--- Dataset Enclosed Below ---

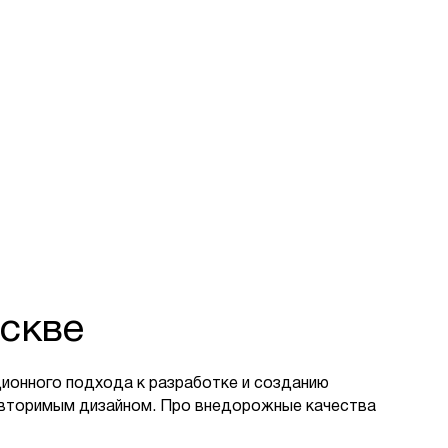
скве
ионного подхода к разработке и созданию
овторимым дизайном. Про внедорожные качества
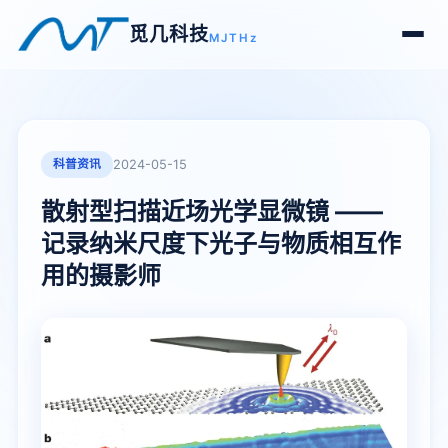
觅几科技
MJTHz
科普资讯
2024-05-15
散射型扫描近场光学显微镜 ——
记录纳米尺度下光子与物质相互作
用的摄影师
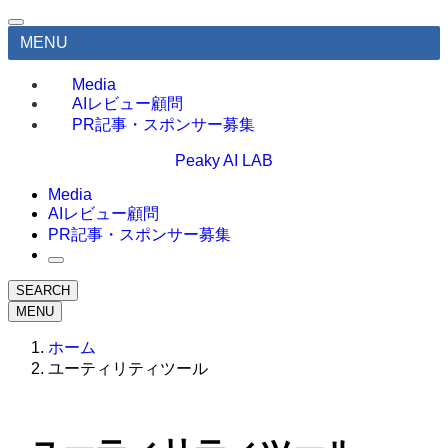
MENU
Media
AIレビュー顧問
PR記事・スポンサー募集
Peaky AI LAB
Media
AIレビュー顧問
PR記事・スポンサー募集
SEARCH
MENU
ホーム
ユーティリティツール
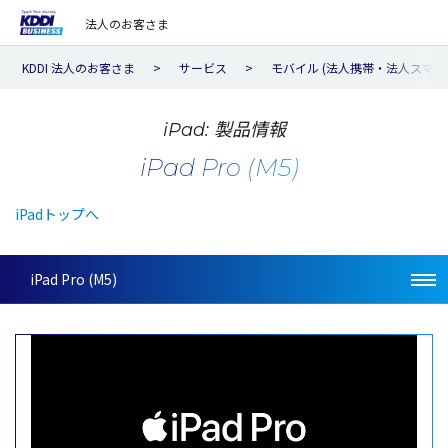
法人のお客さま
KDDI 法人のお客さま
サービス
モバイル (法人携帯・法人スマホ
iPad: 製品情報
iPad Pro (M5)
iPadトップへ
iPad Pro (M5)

--- End of Enclosed Dataset ---
--- Dataset Enclosed Below ---

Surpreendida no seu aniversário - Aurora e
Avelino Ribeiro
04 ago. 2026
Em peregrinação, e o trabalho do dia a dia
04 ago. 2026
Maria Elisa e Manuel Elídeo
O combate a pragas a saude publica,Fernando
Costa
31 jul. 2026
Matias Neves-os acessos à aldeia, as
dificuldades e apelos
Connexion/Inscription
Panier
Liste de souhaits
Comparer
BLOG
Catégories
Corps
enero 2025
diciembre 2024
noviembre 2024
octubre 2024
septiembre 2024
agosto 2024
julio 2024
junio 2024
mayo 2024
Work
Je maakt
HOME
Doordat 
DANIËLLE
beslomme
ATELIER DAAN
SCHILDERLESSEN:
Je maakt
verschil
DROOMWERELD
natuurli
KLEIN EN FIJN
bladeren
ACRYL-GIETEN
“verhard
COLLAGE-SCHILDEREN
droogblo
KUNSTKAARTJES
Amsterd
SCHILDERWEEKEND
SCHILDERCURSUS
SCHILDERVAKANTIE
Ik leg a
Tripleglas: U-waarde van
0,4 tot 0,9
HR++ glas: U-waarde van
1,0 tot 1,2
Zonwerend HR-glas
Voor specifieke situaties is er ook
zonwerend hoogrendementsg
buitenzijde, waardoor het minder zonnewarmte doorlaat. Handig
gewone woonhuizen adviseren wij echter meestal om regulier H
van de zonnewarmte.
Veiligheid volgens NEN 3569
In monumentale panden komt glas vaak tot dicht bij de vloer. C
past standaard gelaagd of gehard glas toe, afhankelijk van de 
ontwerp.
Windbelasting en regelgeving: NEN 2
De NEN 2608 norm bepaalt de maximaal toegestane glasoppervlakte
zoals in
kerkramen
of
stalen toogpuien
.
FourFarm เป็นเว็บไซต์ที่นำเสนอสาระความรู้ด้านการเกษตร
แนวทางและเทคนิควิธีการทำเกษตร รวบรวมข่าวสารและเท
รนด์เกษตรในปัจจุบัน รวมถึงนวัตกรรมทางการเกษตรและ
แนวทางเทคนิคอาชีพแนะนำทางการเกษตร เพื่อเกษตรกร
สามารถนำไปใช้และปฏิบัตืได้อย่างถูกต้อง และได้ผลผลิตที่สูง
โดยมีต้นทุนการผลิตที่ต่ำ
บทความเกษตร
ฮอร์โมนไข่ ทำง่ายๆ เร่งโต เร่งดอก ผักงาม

--- End of Enclosed Dataset ---

**The problem**:
Every line of the data above that contains the word "zonnewarmte" should be counted; please give the total alone.

**Task response**:
2